Guide AMF 2026 : mieux lire le DIC de votre assurance-vie

L'AMF a publié un guide pour améliorer la lisibilité du document d'informations clés (DIC), remis à tout épargnant avant un investissement en fonds, en produits structurés ou en assurance-vie en unités de compte. Basé sur une étude de lisibilité inédite, ce texte formule trois pistes concrètes pour rendre ce document plus clair. Voici ce qu'il va changer pour les détenteurs de contrats en unités de compte, et comment mieux lire son DIC dès aujourd'hui.

Le régulateur des marchés financiers vient de publier un nouveau guide destiné à rendre plus lisible le document remis à tout épargnant avant qu'il investisse dans un fonds, un produit structuré ou un contrat d'assurance-vie en unités de compte. Ce texte ne change rien du jour au lendemain, mais il dessine la direction que devront suivre, à terme, les documents que votre assureur vous remet. Voici ce qu'il contient et comment mieux exploiter, dès aujourd'hui, le document d'informations clés de votre contrat.

Les faits

L'Autorité des marchés financiers (AMF) a publié un nouveau guide professionnel consacré à la lisibilité du document d'informations clés (DIC), ce document synthétique que tout épargnant reçoit avant de souscrire un produit d'investissement. Ce guide s'appuie sur les nombreux constats de cette étude. Il invite les initiateurs des produits d'investissement à adopter les pratiques facilitant l'appropriation du DIC par les épargnants et leur compréhension des informations essentielles.

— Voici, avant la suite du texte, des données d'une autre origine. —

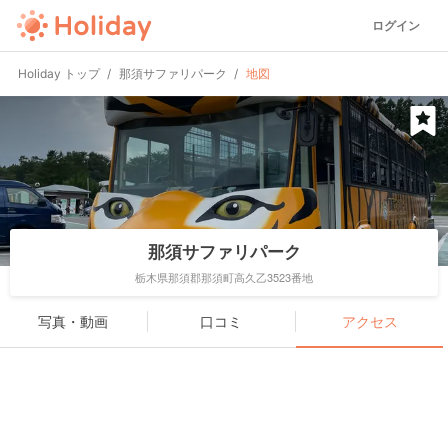
ログイン
Holiday トップ
那須サファリパーク
地図
那須サファリパーク
栃木県那須郡那須町高久乙3523番地
写真・動画
口コミ
アクセス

Ce travail repose sur une enquête de terrain inédite. L'AMF a mené une nouvelle étude sur la lisibilité du DIC qui a permis d'analyser les réactions de 50 investisseurs à la lecture de plusieurs DIC de fonds d'actions. Point important pour les détenteurs de contrats d'assurance-vie : La moitié d'entre eux étaient détenteurs de placements collectifs (fonds et Sicav, ETF, etc.), quel que soit le type d'enveloppes (assurance-vie en unités de compte, compte-titres, PEA, épargne salariale). Sur cette base, le guide précise qu'« Il fournit trois préconisations ainsi que des exemples de rédaction simplifiée qui s'appuient sur les principes du langage clair. »

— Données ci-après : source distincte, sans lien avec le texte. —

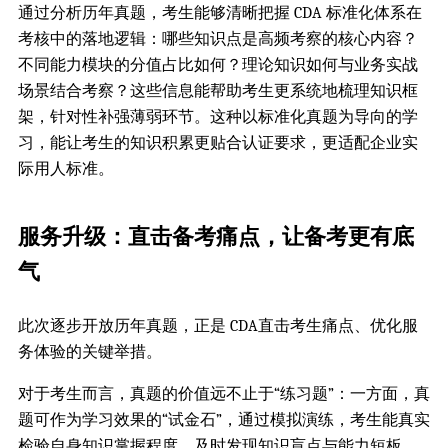
通过分析历年真题，考生能够清晰把握 CDA 标准化体系在
考核中的落地逻辑：哪些知识点是高频考察的核心内容？
不同能力模块的分值占比如何？理论知识如何与业务实战
场景结合考察？这些信息能帮助考生更系统地梳理知识框
架，针对性补强薄弱环节。这种以标准化真题为导向的学
习，能让考生的知识积累更贴合认证要求，更适配企业实
际用人标准。
服务升级：直击备考痛点，让备考更有底
气
此次逐步开放历年真题，正是 CDA直击考生痛点、优化服
务体验的关键举措。
对于考生而言，真题的价值远不止于“练习题”：一方面，真
题可作为学习效果的“试金石”，通过模拟演练，考生能真实
检验自身知识掌握程度，及时发现知识盲点与能力短板，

Le point de départ de la réflexion de l'AMF est un constat national préoccupant. 2 120 personnes représentatives de la population française de 18 ans et plus ont été interrogées sur le DIC en septembre 2025 dans le cadre du Baromètre AMF de l'épargne et de l'investissement. Résultat : 29 % ont indiqué en avoir déjà entendu parler, et parmi ces « connaisseurs », 54 % l'ont utilisé (67 % des investisseurs). Et même parmi ceux qui le connaissent, le jugement reste sévère : Les « connaisseurs » du DIC ont été 70 % à le considérer comme trop « chargé », et 56 % « trop compliqué ».

Mise en perspective

Le DIC n'est pas propre aux fonds d'investissement classiques : il découle d'un règlement européen qui vise explicitement, entre autres, les contrats d'assurance-vie comportant une part investie : le règlement précise en effet que ces produits devraient être désignés sous l'appellation de produits d'investissement packagés de détail et fondés sur l'assurance et devraient englober, entre autres, des produits d'investissement tels que les fonds d'investissement, les polices d'assurance-vie présentant un élément d'investissement, les produits structurés et les dépôts structurés. Le texte intégral du règlement européen sur les documents d'informations clés définit précisément ce type de contrat : «produit d'investissement fondé sur l'assurance», un produit d'assurance comportant une durée de vie ou une valeur de rachat qui est totalement ou partiellement exposée, de manière directe ou indirecte, aux fluctuations du marché — une description qui correspond très exactement à une assurance-vie en unités de compte.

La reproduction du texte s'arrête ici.